El aspecto más triste y desolador del próximo proceso electoral, es que presenta aspirantes a la Presidencia de conocida cola y cuyas gestiones públicas, en la mayoría de los casos, han sido ampliamente cuestionadas. Es decir que sabemos que su conducta es de todo menos intachable, que se han registrado serias anomalías en iniciativas bajo su dirección, que se les vincula a hechos de corrupción; y aun así, estas figuras políticas se ubican en la preferencia del electorado por lo que casi inevitablemente nuestro próximo presidente saldrá electo entre ese grupo. Una posición que sin duda les facilita cierta ventaja en el nefasto juego de la impunidad.

¡Y vuelve la burra a trigo!, como quien no recuerda lo ocurrido durante el gobierno de la UNE. A pesar de los señalamientos de clientelismo y politización en el Consejo de Cohesión Social, y los constantes escándalos de corrupción que se registraron bajo esa administración, lideran la carrera electoral tres personas que coincidieron en las filas de la UNE: Manuel Baldizón, Sandra Torres y Roberto Alejos.

De Baldizón se sabe de sus anómalas adquisiciones en Petén y que de su paso por la presidencia de la Comisión de Finanzas del Congreso creció considerablemente su caudal económico y político. De Sandra, más allá de lo cuestionable de su divorcio por conveniencia para evadir una prohibición constitucional, se le señala de haber coordinado la ejecución de fondos bajo la sombrilla del Consejo de Cohesión Social, sin ocupar un cargo que la facultara para ello y que la obligara a ser cuentadante de los movimientos que ordenara; además de haber utilizado ese enorme aparato como plataforma electoral para la UNE. De Roberto Alejos, quien ocupó la presidencia del Congreso en repetidas ocasiones durante el gobierno uneísta, su mayor señalamiento es su papel como facilitador de contratos estatales al tiempo que se le vincula con grandes proveedores del Estado. La bancada TODOS, liderada por Alejos, ha mostrado una inclinación a manejar sus votos en el Congreso negociados con el mejor postor.
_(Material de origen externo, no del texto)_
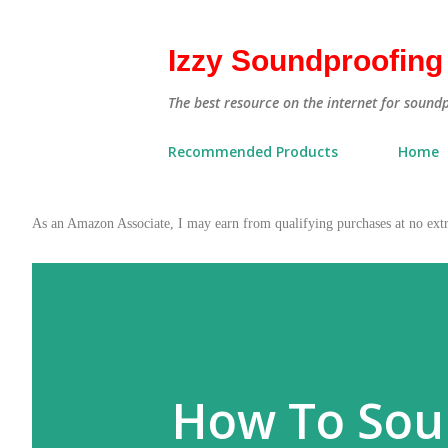
Izzy Soundproofing
The best resource on the internet for sound
Recommended Products
Home
As an Amazon Associate, I may earn from qualifying purchases at no ex
How To Soun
Respecto a Alejandro Sinibaldi se conocen unos cuantos detalles también. Es conocida su relación con empresas dedicadas a la venta de bienes intangibles en el sector turístico que han generado serias demandas por parte de personas sorprendidas en su buena fe y quienes han visto su economía afectada por ardides de compañías propiedad de Sinibaldi. En el ámbito público, su paso por el Congreso se caracterizó por buscar la confrontación y el desgaste de sus adversarios. La millonaria inversión que realizó para su fallida campaña como aspirante a la alcaldía capitalina en las pasadas elecciones también generó fuertes sospechas sobre el origen del dinero, las cuales no fueron despejadas del todo.

En torno a la figura de Roberto González “Canela”, también rondan algunos nubarrones relacionados a su paso por el Ministerio de Energía y Minas y, principalmente, algunos dedos apuntan a la corrupción que se dio en la multimillonaria reconstrucción del país después de la tormenta Stan, la cual estuvo a cargo de González durante el gobierno de Berger, una de las administraciones que, por razones que no comprendemos, ha sido una de las menos criticadas.

Así las cosas, el horizonte de la política nacional no ofrece nada nuevo bajo el sol de la democracia y algunos ciudadanos se resignan a esperar que resulte electo el menos peor. No obstante el deprimente panorama electoral, el deber de la ciudadanía es exigir propuestas y candidatos honorables, con consistencia y preparación, de modo que si en esta ocasión no alcanzan el poder al menos queden políticamente fortalecidos para las siguientes elecciones generales.